Le creusement du déficit commercial, les faibles performances du secteur du tourisme et le tarissement des ressources d'emprunt extérieures, ont érodé les avoirs en devises de la Tunisie. Au 30 décembre, les réserves en devises représentent 136 jours d'importation, contre 161 jours au début de l'année. Mais c'est surtout le poids du service de la dette qui s'est fait sentir. La dette extérieure de la Tunisie a atteint près de 62 milliards de dinars à la fin du mois d'octobre. Malgré les difficultés pour se ressourcer à l'extérieur, la Tunisie a vu l'ensemble du stock de la dette atteindre 102,2 milliards de dinars, représentant 81,5% du PIB.

Le tourisme a connu une hausse de 6% des recettes à fin novembre, selon les chiffres présentés par la Banque Centrale. Le nombre d'arrivées en Tunisie a augmenté de 14% fin novembre dernier sur une base annuelle, et le nombre de nuitées réservées dans les hôtels a augmenté de 23% au cours de la même période.

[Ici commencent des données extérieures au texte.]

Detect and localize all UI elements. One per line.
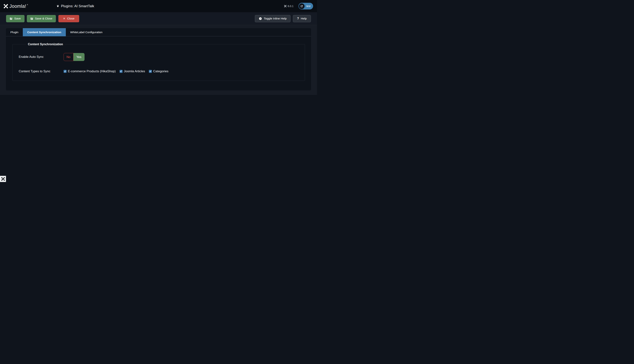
toggle-no-option[interactable]: No xyxy=(64,53,74,61)
checkbox-item-categories[interactable]: Categories xyxy=(149,70,168,73)
checkmark-icon xyxy=(64,70,66,72)
save-and-close-button[interactable]: Save & Close xyxy=(27,15,56,22)
tab-whitelabel-configuration[interactable]: WhiteLabel Configuration xyxy=(66,28,107,36)
checkbox-label[interactable]: Joomla Articles xyxy=(124,70,145,73)
enable-auto-sync-toggle: No Yes xyxy=(64,53,84,61)
enable-auto-sync-label: Enable Auto Sync xyxy=(19,55,64,59)
floppy-save-icon xyxy=(10,17,12,20)
help-button[interactable]: ? Help xyxy=(293,15,311,22)
content-types-checkbox-group: E-commerce Products (HikaShop) Joomla Ar… xyxy=(64,70,168,73)
question-mark-icon: ? xyxy=(297,17,299,20)
close-button[interactable]: ✕ Close xyxy=(58,15,79,22)
brand[interactable]: Joomla!® xyxy=(4,0,28,12)
checkbox-checked[interactable] xyxy=(149,70,152,73)
checkbox-item-ecommerce[interactable]: E-commerce Products (HikaShop) xyxy=(64,70,116,73)
content-wrapper: Plugin Content Synchronization WhiteLabe… xyxy=(0,25,317,95)
corner-joomla-box xyxy=(0,176,6,182)
brand-wordmark: Joomla!® xyxy=(10,4,28,9)
toolbar: Save Save & Close ✕ Close ? Toggle Inlin… xyxy=(0,12,317,25)
save-label: Save xyxy=(14,17,21,20)
close-x-icon: ✕ xyxy=(63,17,65,20)
tab-bar: Plugin Content Synchronization WhiteLabe… xyxy=(6,28,311,36)
joomla-corner-icon xyxy=(1,177,5,181)
question-circle-icon: ? xyxy=(259,17,262,20)
external-link-icon xyxy=(300,5,303,8)
joomla-logo-icon xyxy=(4,4,8,8)
field-row-enable-auto-sync: Enable Auto Sync No Yes xyxy=(19,53,84,61)
topbar-right: 6.0.1 test xyxy=(284,0,313,12)
checkmark-icon xyxy=(150,70,152,72)
settings-card: Plugin Content Synchronization WhiteLabe… xyxy=(6,28,311,91)
toggle-yes-option[interactable]: Yes xyxy=(74,53,84,61)
version-text: 6.0.1 xyxy=(288,5,294,8)
registered-mark: ® xyxy=(27,4,28,6)
save-and-close-label: Save & Close xyxy=(35,17,52,20)
svg-text:?: ? xyxy=(260,18,261,20)
floppy-save-icon xyxy=(30,17,33,20)
toggle-inline-help-label: Toggle Inline Help xyxy=(264,17,286,20)
page-title-text: Plugins: AI SmartTalk xyxy=(61,4,94,8)
checkmark-icon xyxy=(120,70,122,72)
user-menu-badge[interactable]: test xyxy=(298,3,313,10)
content-types-label: Content Types to Sync xyxy=(19,70,64,73)
user-name: test xyxy=(306,5,310,8)
checkbox-label[interactable]: Categories xyxy=(153,70,168,73)
top-navbar: Joomla!® Plugins: AI SmartTalk 6.0.1 tes… xyxy=(0,0,317,12)
fieldset-legend: Content Synchronization xyxy=(26,42,65,46)
joomla-version: 6.0.1 xyxy=(284,5,294,8)
checkbox-label[interactable]: E-commerce Products (HikaShop) xyxy=(68,70,116,73)
tab-plugin[interactable]: Plugin xyxy=(6,28,23,36)
save-button[interactable]: Save xyxy=(6,15,24,22)
checkbox-checked[interactable] xyxy=(120,70,122,73)
checkbox-checked[interactable] xyxy=(64,70,66,73)
plug-icon xyxy=(56,4,59,8)
content-synchronization-fieldset: Content Synchronization Enable Auto Sync… xyxy=(12,44,305,81)
close-label: Close xyxy=(67,17,74,20)
page-title: Plugins: AI SmartTalk xyxy=(56,0,94,12)
help-label: Help xyxy=(301,17,306,20)
field-row-content-types: Content Types to Sync E-commerce Product… xyxy=(19,69,168,74)
joomla-version-icon xyxy=(284,5,286,8)
user-badge-circle xyxy=(299,3,304,9)
tab-content-synchronization[interactable]: Content Synchronization xyxy=(23,28,66,36)
toggle-inline-help-button[interactable]: ? Toggle Inline Help xyxy=(255,15,290,22)
checkbox-item-joomla-articles[interactable]: Joomla Articles xyxy=(120,70,145,73)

L'autre grand pourvoyeur de devises, le phosphate a enregistré des chiffres décevants en 2021. La production de la Compagnie des Phosphates de Gafsa (CPG) en phosphate commercial, a atteint 2,7 millions tonnes, du 1er janvier à octobre 2021, soit 23% de moins que les estimations en début d'année. La production souffre encore de l'arrêt du site de Redeyef, qui engendre un manque à gagner de 400 mille tonnes, ainsi que des mouvements sociaux qui continuent à grever l'activité de l'opérateur national.

La bonne nouvelle vient du côté des transferts des Tunisiens Résidents à l’Etranger (TRE). La diaspora tunisienne a transféré 2,6 milliards de dollars en 2021, calculés sur la base des taux de change dinar/dollar mensuels moyens, soit un plus haut historique.

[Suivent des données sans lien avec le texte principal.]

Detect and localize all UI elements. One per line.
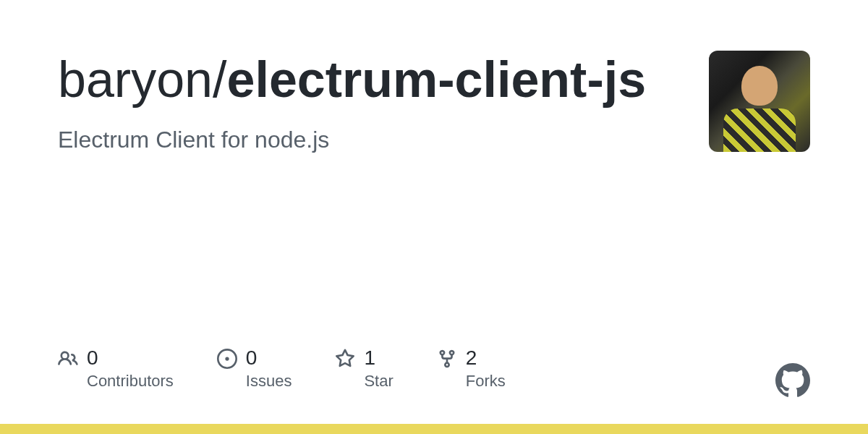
- repo-header: baryon/electrum-client-js Electrum Clien…: [0, 0, 868, 153]
- stat-stars[interactable]: 1 Star: [335, 346, 393, 391]
- repo-separator: /: [213, 51, 226, 108]
- issues-count: 0: [246, 346, 292, 370]
- star-icon: [335, 349, 355, 369]
- repo-owner-link[interactable]: baryon: [58, 51, 213, 108]
- forks-label: Forks: [466, 372, 506, 391]
- stat-contributors[interactable]: 0 Contributors: [58, 346, 174, 391]
- issues-label: Issues: [246, 372, 292, 391]
- repo-info: baryon/electrum-client-js Electrum Clien…: [58, 51, 651, 153]
- avatar[interactable]: [709, 51, 810, 152]
- forks-count: 2: [466, 346, 506, 370]
- contributors-label: Contributors: [87, 372, 174, 391]
- contributors-count: 0: [87, 346, 174, 370]
- language-bar: [0, 424, 868, 434]
- stat-forks[interactable]: 2 Forks: [437, 346, 506, 391]
- stat-text: 0 Issues: [246, 346, 292, 391]
- stat-text: 2 Forks: [466, 346, 506, 391]
- stat-issues[interactable]: 0 Issues: [217, 346, 292, 391]
- stars-count: 1: [364, 346, 393, 370]
- repo-title: baryon/electrum-client-js: [58, 51, 651, 109]
- people-icon: [58, 349, 78, 369]
- stat-text: 1 Star: [364, 346, 393, 391]
- repo-stats: 0 Contributors 0 Issues 1 Star 2 Forks: [58, 346, 506, 391]
- fork-icon: [437, 349, 457, 369]
- github-logo-icon[interactable]: [775, 363, 810, 398]
- issue-icon: [217, 349, 237, 369]
- repo-name-link[interactable]: electrum-client-js: [227, 51, 647, 108]
- stat-text: 0 Contributors: [87, 346, 174, 391]
- repo-description: Electrum Client for node.js: [58, 127, 651, 153]
- stars-label: Star: [364, 372, 393, 391]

En 2021, le dinar a continué à se déprécier face au dollar américain de 7% depuis le début de l'année. En revanche, la monnaie nationale est restée stable devant la monnaie européenne une bonne partie de l'année, avant de gagner du terrain au deuxième semestre  pour s'apprécier jusque là de 2% par rapport à l'euro. Depuis le début de l’année 2021, l’Euro s’est affaibli par rapport au dollar américain, passant d’environ 1,23 dollar à son taux de change actuel de 1,13 dollar, ce qui représente une baisse d’environ 9%.Parmi les faits marquants, les dégradations de la note tunisienne par deux des Big three, Fitch Ratings et Moody's, ont conduit la Tunisie à entrer dans le club peu glorieux des pays à risque très élevé, rendant l'accès au financement extérieur plus compliqué, comme en témoigne le blocage d'un nouvel accord avec le FMI, toujours suspendu à la question des réformes. La formation d'un nouveau gouvernement en octobre a été vu comme un message positif par la communauté financière internationale, mais les perspectives de l'évolution de la santé économique du pays sont encore loin d'être encourageantes.

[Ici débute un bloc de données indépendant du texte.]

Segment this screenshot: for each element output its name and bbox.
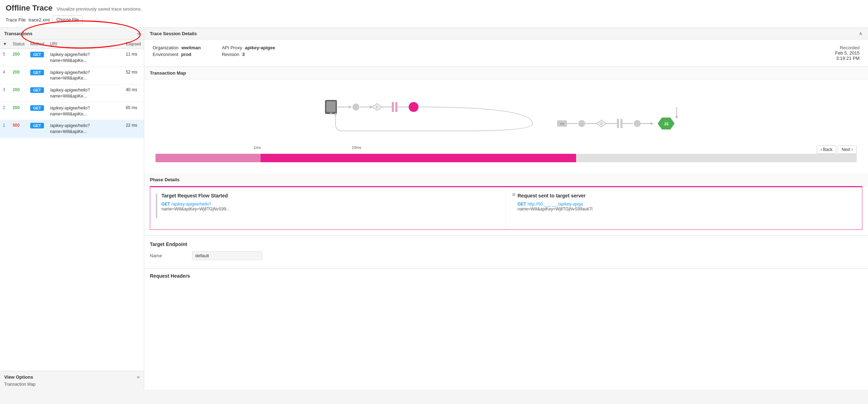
endpoint-name-value: default xyxy=(192,251,262,260)
phone-button xyxy=(330,112,332,114)
request-headers-title: Request Headers xyxy=(144,269,868,283)
revision-label: Revision xyxy=(222,52,240,57)
tx-uri: /apikey-apigee/hello? name=Will&apiKe... xyxy=(47,49,123,67)
session-details: Organization wwitman Environment prod AP… xyxy=(144,39,868,67)
table-row[interactable]: 4 200 GET /apikey-apigee/hello? name=Wil… xyxy=(0,67,144,84)
tx-status: 200 xyxy=(10,84,27,102)
col-elapsed: Elapsed xyxy=(123,39,144,49)
recorded-group: Recorded Feb 5, 2015 3:19:21 PM xyxy=(835,45,860,61)
tx-status: 200 xyxy=(10,67,27,84)
phase-card-2-url: GET http://50.___.__./apikey-apige xyxy=(518,201,593,207)
timeline-bar-magenta xyxy=(261,154,576,162)
flow-bar-1b xyxy=(395,102,397,112)
tx-uri: /apikey-apigee/hello? name=Will&apiKe... xyxy=(47,67,123,84)
tx-status: 500 xyxy=(10,120,27,138)
timeline-bar-pink xyxy=(155,154,261,162)
timeline-bar xyxy=(155,154,857,162)
choose-file-button[interactable]: Choose File xyxy=(52,15,83,24)
phase-card-2: Request sent to target server GET http:/… xyxy=(506,187,862,229)
tx-num: 1 xyxy=(0,120,10,138)
page-subtitle: Visualize previously saved trace session… xyxy=(57,6,142,12)
org-value: wwitman xyxy=(181,45,201,50)
recorded-label: Recorded xyxy=(835,45,860,50)
transactions-list-container: ▼ Status Method URI Elapsed 5 200 GET /a… xyxy=(0,39,144,371)
flow-node-1 xyxy=(352,103,359,111)
tx-elapsed: 52 ms xyxy=(123,67,144,84)
col-status: Status xyxy=(10,39,27,49)
tx-uri: /apikey-apigee/hello? name=Will&apiKe... xyxy=(47,84,123,102)
flow-diagram: F AX xyxy=(150,85,862,141)
trace-file-name: trace2.xml xyxy=(28,17,50,23)
flow-down-arrowhead xyxy=(675,116,678,119)
view-options-title: View Options xyxy=(4,374,33,380)
flow-bar-2a xyxy=(617,119,619,128)
col-sort[interactable]: ▼ xyxy=(0,39,10,49)
right-panel: Trace Session Details ∧ Organization wwi… xyxy=(144,28,868,390)
target-endpoint-section: Target Endpoint Name default xyxy=(144,235,868,269)
flow-bar-2b xyxy=(620,119,623,128)
org-env-group: Organization wwitman Environment prod xyxy=(153,45,201,61)
timeline-container: 1ms 10ms ‹ Back Next › xyxy=(150,143,862,168)
tx-elapsed: 65 ms xyxy=(123,102,144,120)
next-button[interactable]: Next › xyxy=(838,145,857,154)
collapse-panel-button[interactable]: « xyxy=(137,31,140,36)
phase-card-1-detail: name=Will&apiKey=Wj8TGjNvS99... xyxy=(161,207,230,212)
env-value: prod xyxy=(181,52,191,57)
phone-screen xyxy=(326,101,336,112)
api-proxy-label: API Proxy xyxy=(222,45,242,50)
phase-card-1-method: GET xyxy=(161,202,170,207)
col-uri: URI xyxy=(47,39,123,49)
flow-diamond-label-1: F xyxy=(376,106,378,109)
table-row[interactable]: 1 500 GET /apikey-apigee/hello? name=Wil… xyxy=(0,120,144,138)
transaction-map-title: Transaction Map xyxy=(144,67,868,80)
timeline-label-2: 10ms xyxy=(352,145,361,150)
phase-card-1-url: GET /apikey-apigee/hello? xyxy=(161,201,230,207)
endpoint-name-label: Name xyxy=(150,253,192,258)
tx-method: GET xyxy=(27,67,47,84)
flow-node-2 xyxy=(578,120,585,127)
proxy-revision-group: API Proxy apikey-apigee Revision 3 xyxy=(222,45,275,61)
phase-card-2-indicator xyxy=(512,193,516,196)
view-options-collapse-button[interactable]: « xyxy=(137,374,140,380)
view-options-item: Transaction Map xyxy=(4,382,140,387)
tx-method: GET xyxy=(27,102,47,120)
main-layout: Transactions « ▼ Status Method URI Elaps… xyxy=(0,28,868,390)
phase-details: Target Request Flow Started GET /apikey-… xyxy=(144,186,868,235)
recorded-block: Recorded Feb 5, 2015 3:19:21 PM xyxy=(835,45,860,61)
env-label: Environment xyxy=(153,52,178,57)
tx-elapsed: 11 ms xyxy=(123,49,144,67)
timeline-labels: 1ms 10ms xyxy=(155,145,857,152)
tx-method: GET xyxy=(27,49,47,67)
trace-session-title: Trace Session Details xyxy=(150,31,197,36)
transactions-title: Transactions xyxy=(4,31,32,36)
flow-ax-label: AX xyxy=(560,122,564,126)
phase-card-1-indicator xyxy=(156,194,157,218)
tx-num: 4 xyxy=(0,67,10,84)
timeline-nav: ‹ Back Next › xyxy=(817,145,857,154)
recorded-date: Feb 5, 2015 xyxy=(835,50,860,56)
right-panel-collapse-button[interactable]: ∧ xyxy=(859,31,862,36)
api-proxy-value: apikey-apigee xyxy=(245,45,275,50)
tx-uri: /apikey-apigee/hello? name=Will&apiKe... xyxy=(47,102,123,120)
timeline-label-1: 1ms xyxy=(254,145,261,150)
table-row[interactable]: 2 200 GET /apikey-apigee/hello? name=Wil… xyxy=(0,102,144,120)
table-row[interactable]: 3 200 GET /apikey-apigee/hello? name=Wil… xyxy=(0,84,144,102)
phase-details-title: Phase Details xyxy=(144,173,868,186)
table-row[interactable]: 5 200 GET /apikey-apigee/hello? name=Wil… xyxy=(0,49,144,67)
left-panel: Transactions « ▼ Status Method URI Elaps… xyxy=(0,28,144,390)
revision-item: Revision 3 xyxy=(222,52,275,57)
flow-js-label: JS xyxy=(664,122,668,126)
phase-cards-container: Target Request Flow Started GET /apikey-… xyxy=(150,186,862,230)
flow-arrow-3 xyxy=(651,122,653,125)
right-panel-header: Trace Session Details ∧ xyxy=(144,28,868,39)
flow-node-active xyxy=(409,102,419,112)
environment-item: Environment prod xyxy=(153,52,201,57)
flow-return-path xyxy=(336,107,532,131)
back-button[interactable]: ‹ Back xyxy=(817,145,836,154)
tx-elapsed: 40 ms xyxy=(123,84,144,102)
org-label: Organization xyxy=(153,45,179,50)
flow-diamond-label-2: F xyxy=(600,122,602,126)
transactions-table: ▼ Status Method URI Elapsed 5 200 GET /a… xyxy=(0,39,144,138)
endpoint-name-row: Name default xyxy=(150,251,862,260)
tx-status: 200 xyxy=(10,49,27,67)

La Tunisie devrait en effet enregistrer le rebond le plus faible dans sa région : Fitch Ratings table sur une croissance de 3,4%, tandis que le FMI la situe à 3%. Le déficit budgétaire de l’État devrait s’établir à près de 10,5 milliards de dinars cette année représentant, l’équivalent de  8,4% du PIB contre 9,5% en 2020 et 3,4% en 2019. La dynamique de croissance restera en somme inférieure à l'avant crise, et demeure un frein à la création d'emploi (le taux de chômage a atteint un niveau tristement inédit à 18,4% à la fin du 3ème trimestre de 2021).

Pour 2022, le budget de l'Etat est prévu à 57291 millions de dinars, en hausse de 3,2%. Le déficit budgétaire est attendu à 9308 millions de dinars selon la ministre des finances Sihem Namsia, soit 6,7% du PIB. Selon la ministre, les ressources d'emprunt seront de l'ordre de 19983 millions de dinars en 2022, dont 12652 millions de dinars d'emprunts extérieurs. La dette publique atteindra 114 142 millions de dinars, soit 82,6% du PIB, contre 85,6% dans la loi de finances complémentaire pour l'année 2021.

Alors que les autorités tentent d'améliorer un tant soit peu la perception de la situation de la Tunisie à l'extérieur, le contexte politique ne manquera pas d'être compliqué. Le début de l'année sera marqué par la consultation populaire sur la nouvelle constitution, décidée par le Président de la République Kais Saied, et largement contestée par une partie des forces politiques.